*** DATA PROVIDED Section Begins ***

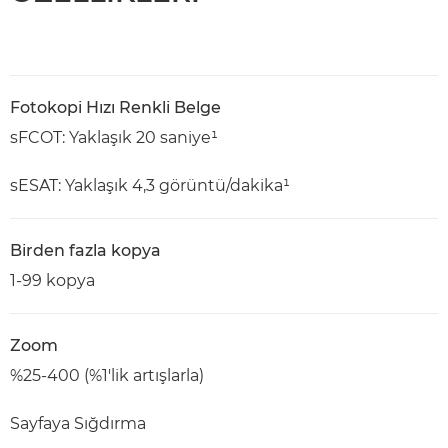
Fotokopi Hızı Renkli Belge
sFCOT: Yaklaşık 20 saniye¹
sESAT: Yaklaşık 4,3 görüntü/dakika¹
Birden fazla kopya
1-99 kopya
Zoom
%25-400 (%1'lik artışlarla)
Sayfaya Sığdırma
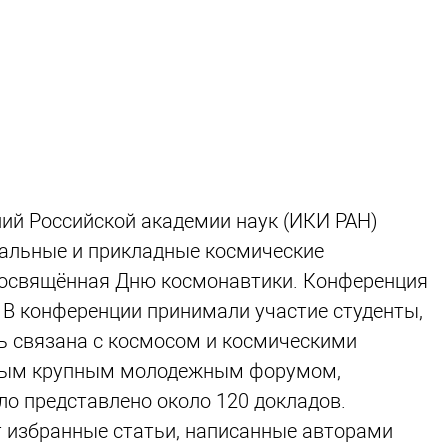
ний Российской академии наук (ИКИ РАН)
альные и прикладные космические
 посвящённая Дню космонавтики. Конференция
В конференции принимали участие студенты,
ть связана с космосом и космическими
амым крупным молодежным форумом,
о представлено около 120 докладов.
 избранные статьи, написанные авторами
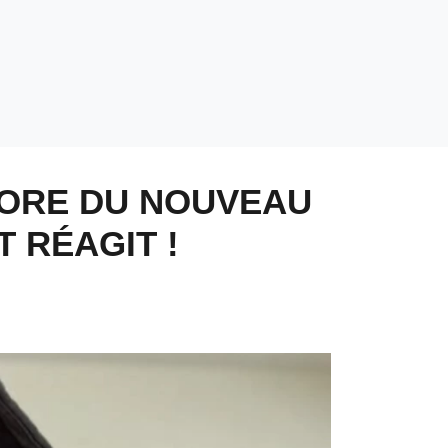
ONORE DU NOUVEAU
 RÉAGIT !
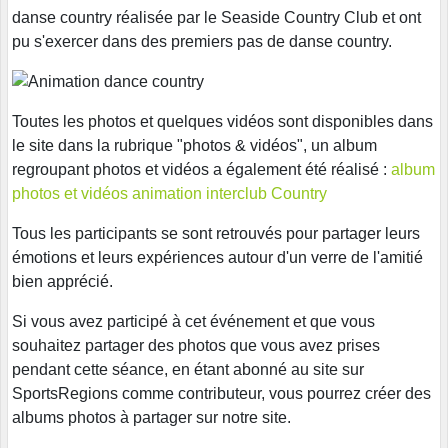
danse country réalisée par le Seaside Country Club et ont
pu s'exercer dans des premiers pas de danse country.
Toutes les photos et quelques vidéos sont disponibles dans
le site dans la rubrique "photos & vidéos", un album
regroupant photos et vidéos a également été réalisé :
album
photos et vidéos animation interclub Country
Tous les participants se sont retrouvés pour partager leurs
émotions et leurs expériences autour d'un verre de l'amitié
bien apprécié.
Si vous avez participé à cet événement et que vous
souhaitez partager des photos que vous avez prises
pendant cette séance, en étant abonné au site sur
SportsRegions comme contributeur, vous pourrez créer des
albums photos à partager sur notre site.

*** DATA PROVIDED Section Ends ***

■ **WHAT YOU HAVE TO DO**:
Tell how many lines in the data hold the string "danse". Only the number is wanted.

■ **EXPECTED ANSWER**:
2